Who does Lindiwe Mazibuko think she is, running to become the DA’s new parliamentary leader?

Let’s face it: the DA is not considered a white party just because of its history. Its liberal, economically right-of-centre ideology is also a large part of the problem.

The truth is, if you vote left of centre in South Africa, you’re almost certainly black.

But who are you if you don’t?

Mazibuko’s ambitious stance exposes the uncomfortably persistent linkage between politico–economic and ethnic identity; so much so, in fact, that an ANC MP once told her she should consider leaving the DA and “coming home”. But the more liberal black South Africans reject such calls for spurious ethnic loyalty, the better it will be for the country, and even the ANC itself.

South Africa is not alone in its ethno-political deadlock.

In the north-east European country of Latvia, for example, voting left means you’re probably an ethnic Russian. That leaves an entire half of the political spectrum de-facto off-limits to the majority of its ethnically-Latvian citizens.

How many black South Africans are put off from voting DA by the threat of being seen as race traitors? Probably about as many as there are socialist-inclined ethnic Latvians prevented from voting their conscience for fear of becoming branded as a Russian fifth column.

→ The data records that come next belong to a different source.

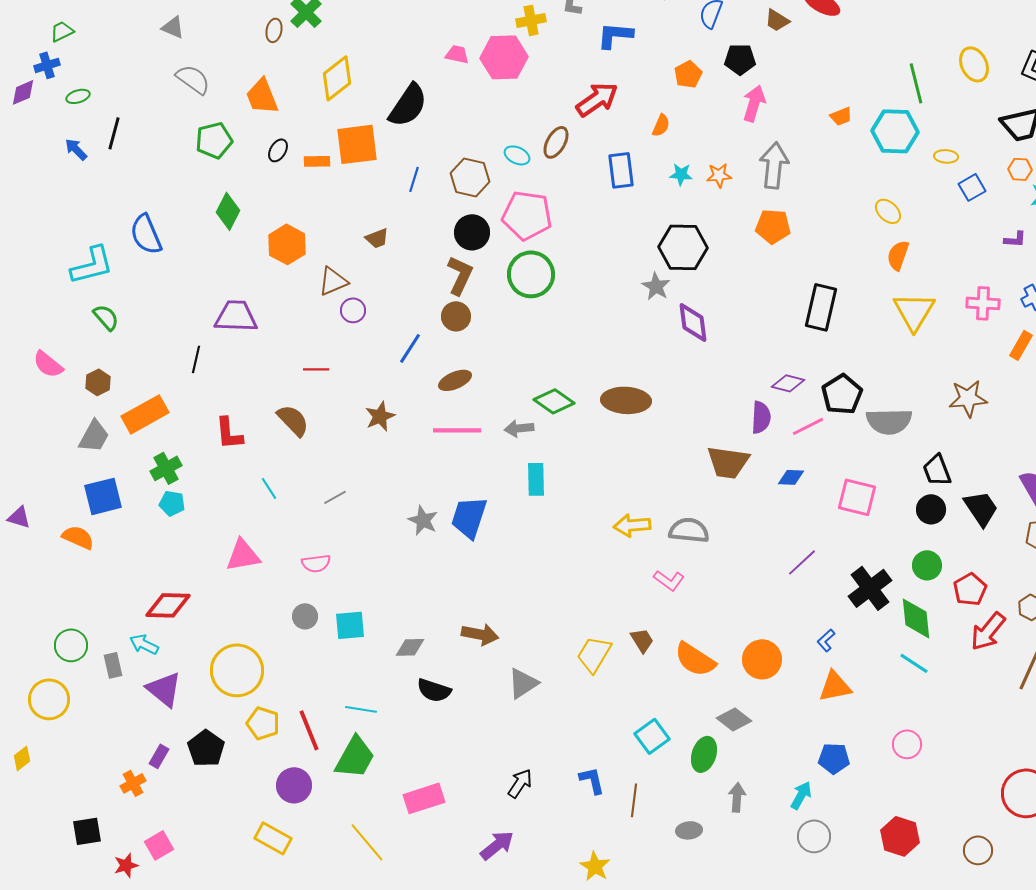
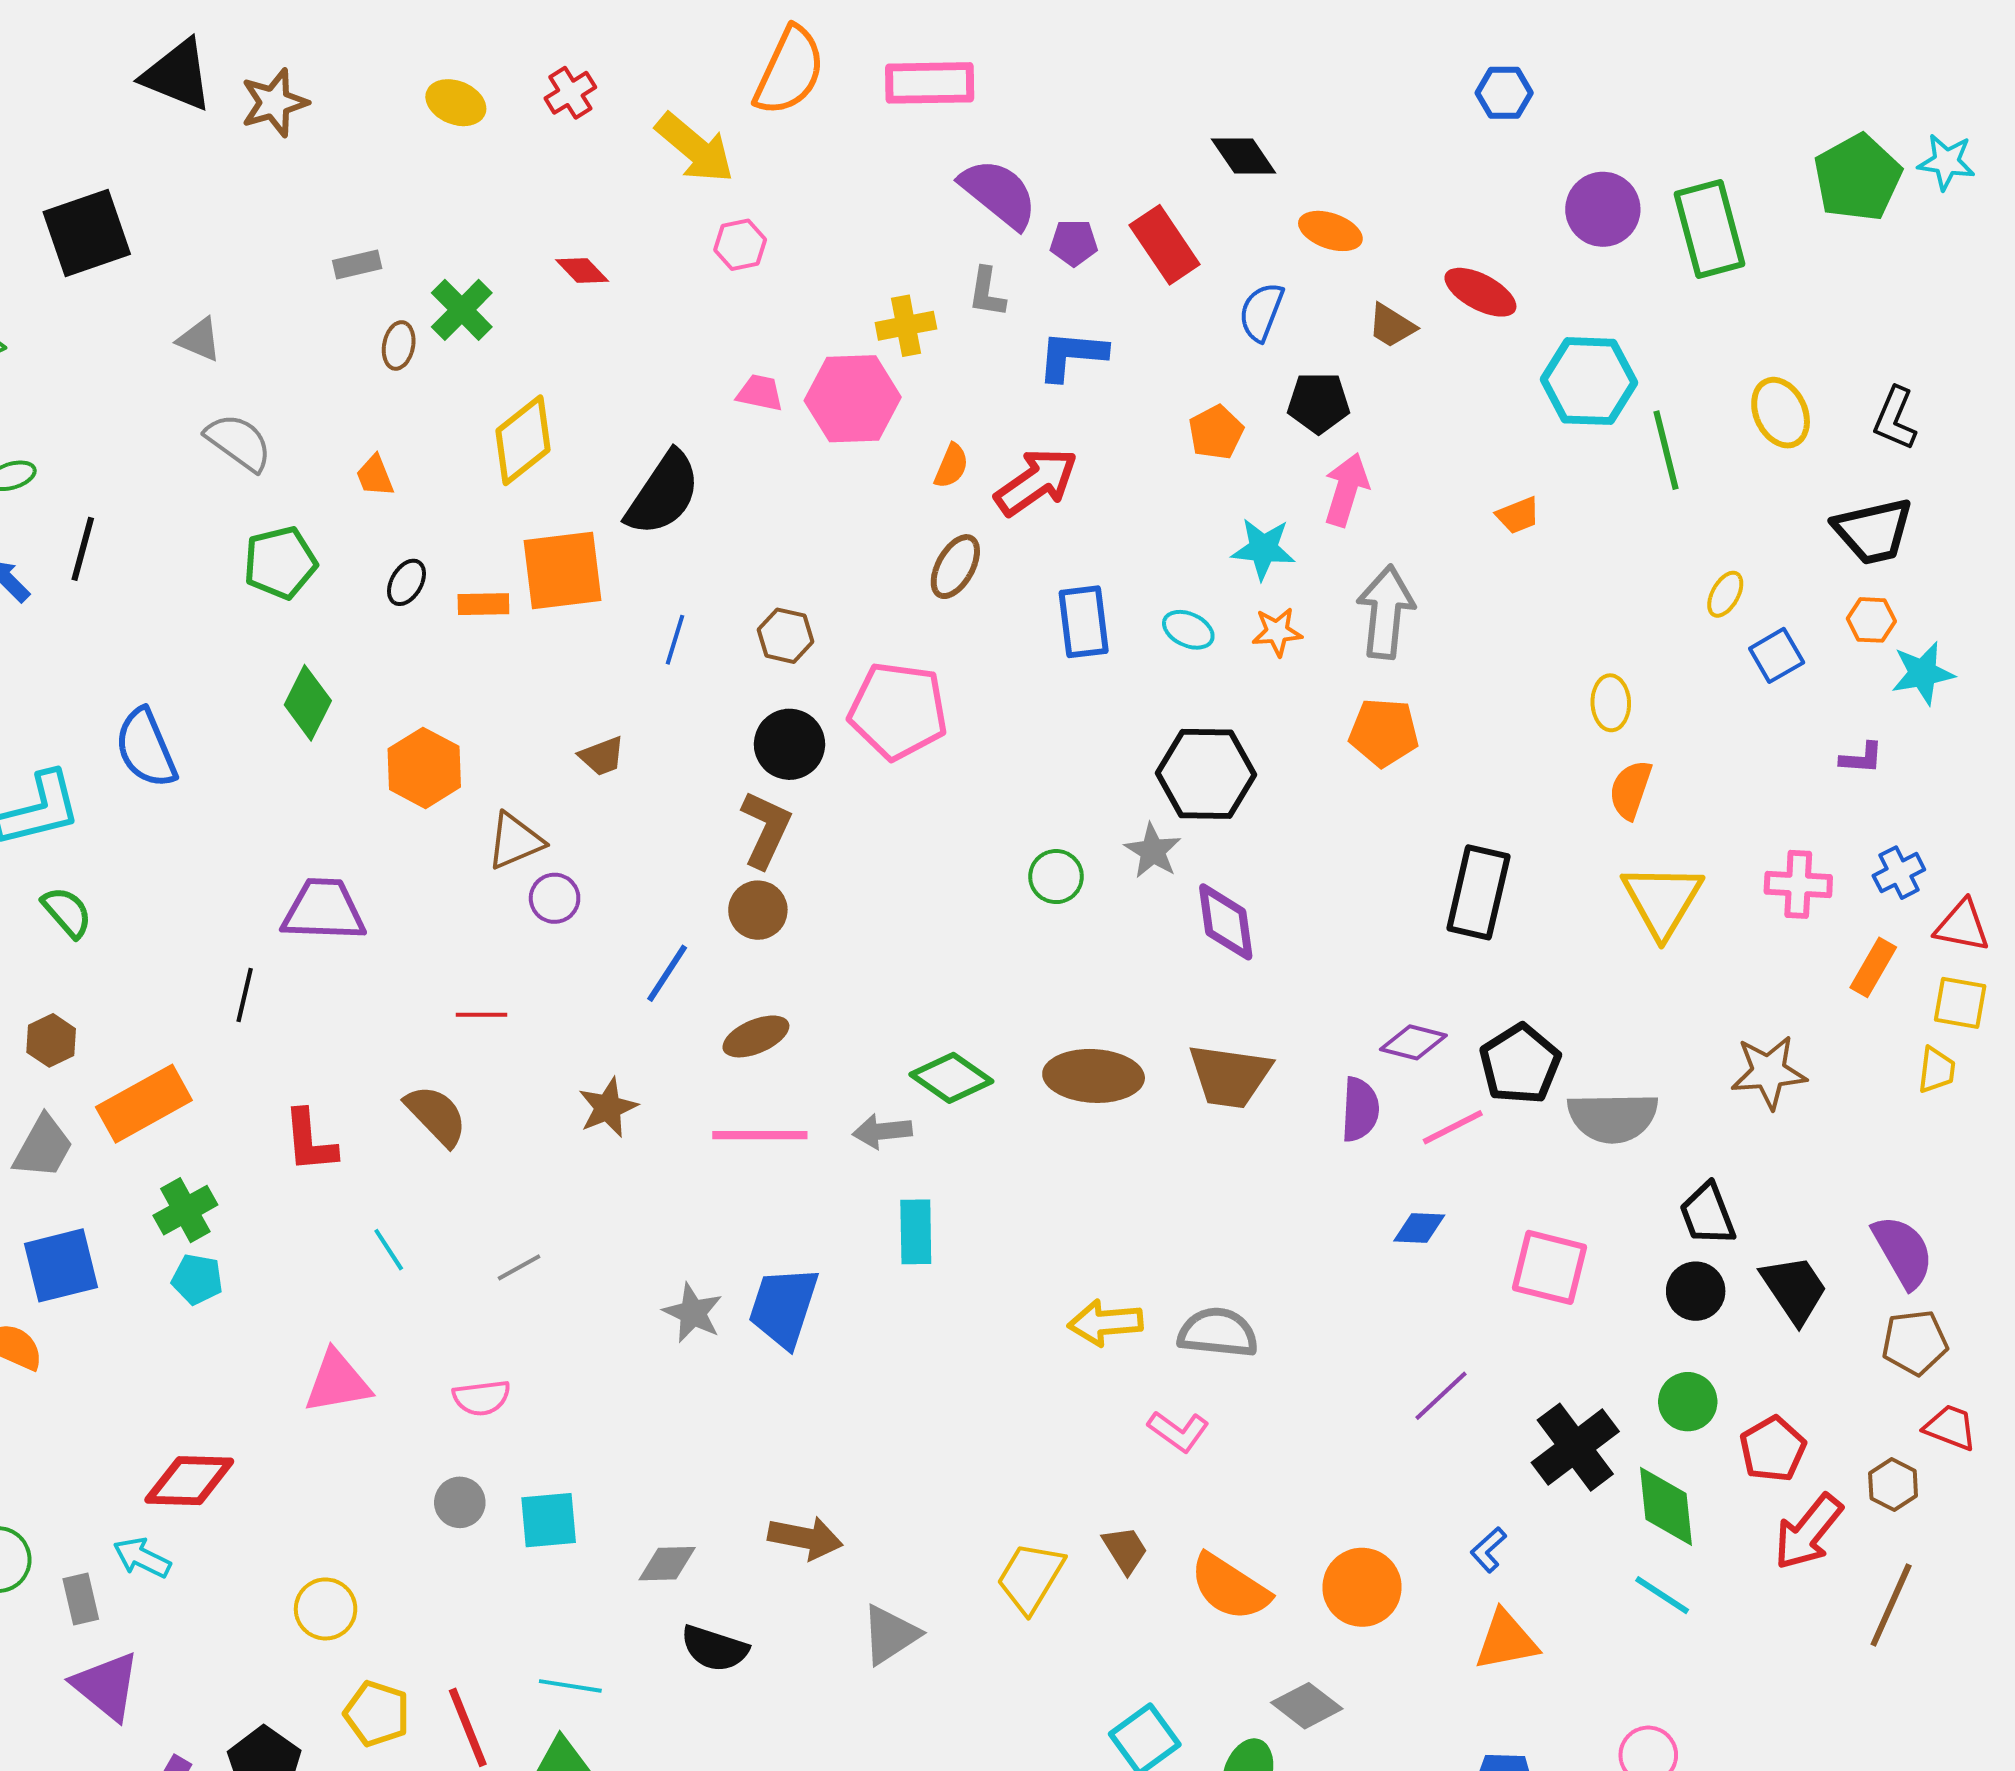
orange trapezoid: (262, 96) -> (375, 476), size x0.6
orange semicircle: (661, 125) -> (951, 466), moved
cyan hexagon: (895, 131) -> (1589, 381), moved
cyan ellipse: (517, 155) -> (1188, 630), moved
yellow ellipse: (946, 156) -> (1725, 594), turned -65
cyan star: (681, 174) -> (1263, 549), moved, size x1.4
brown hexagon: (470, 177) -> (786, 636), size x0.7
yellow ellipse: (888, 211) -> (1611, 703), turned 44
green circle: (531, 274) -> (1056, 877), moved, size x0.6
brown trapezoid: (728, 462) -> (1230, 1076), moved
yellow circle: (237, 670) -> (326, 1609), size x0.6
purple triangle: (164, 689) -> (106, 1686), moved

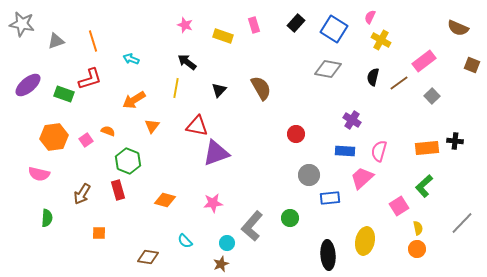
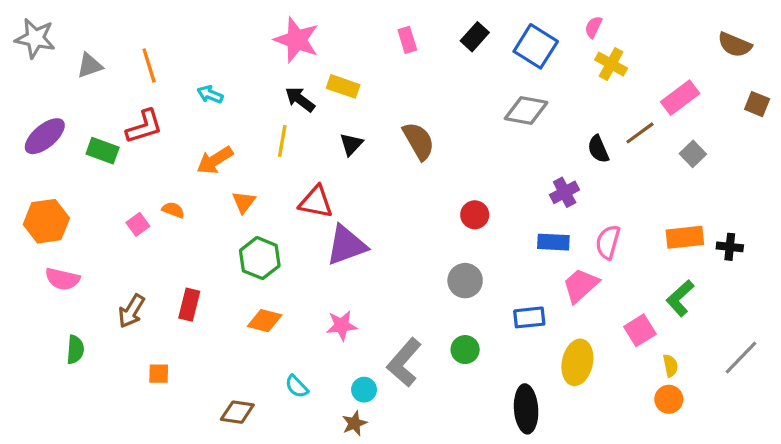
pink star: (185, 25) -> (297, 40), size x1.8
yellow rectangle: (223, 36) -> (343, 86), moved
black semicircle: (373, 77) -> (598, 149), moved, turned -36
purple cross: (352, 120) -> (565, 192), turned 30
orange hexagon: (54, 137) -> (46, 221), moved
black cross: (455, 141) -> (730, 247), moved
green hexagon: (128, 161) -> (260, 258), moved
gray circle: (309, 175) -> (465, 281), moved
red rectangle: (118, 190) -> (189, 305), turned 30
yellow ellipse: (365, 241) -> (577, 362), moved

A quick bit of background:

After breaking away from the Soviet Union, which had taken over their country after World War II, Latvians developed an aversion to anything that reminded them of their former bondage. And since a socialist ideology was the USSR’s defining characteristic, parties representing left-wing ideas became politically toxic for most Latvians.

But the ethnic Russians who make up a third of the country’s population have no such misgivings about the Soviet legacy. Often discriminated against and generally poorer and less upwardly mobile than their ethnic Latvian counterparts, Russian Latvians tend to support left-wing parties offering social protections and public services, as well as emotional links to the socialist past.

As a result, working-class Latvians who would otherwise vote socialist end up supporting the more right-wing, but ethnically acceptable, parties, while successful Russian entrepreneurs can’t embrace a pro-business but ethnically Latvian party without being branded turncoats.

In South Africa as in Latvia, the simple and banal act of voting another way can often be taken as a betrayal of your very origins and identity. That is a deeply unfair and unnecessary burden to carry for any citizen of a democratic republic, one that falls on blacks and whites alike.

Like Latvia’s leftists, the DA is a party tainted by its links to an old oppressor and the economic interests of the former oppressor class. But support for lower taxes, a smaller state and a liberal-democratic politics is winning favour among many of South Africa’s formerly oppressed too, who do not deserve to be portrayed as illegitimate or complicit simply because of their views or aspirational lifestyles. Guilt by association, never a good idea, is particularly baleful in politics, because it jeopardises the unprejudiced battle of ideas that is the very lifeblood of democracy.

When Nina Simone famously celebrated being “young, gifted and black” in the 1970s, the phrase was still considered an oxymoron by America’s white establishment.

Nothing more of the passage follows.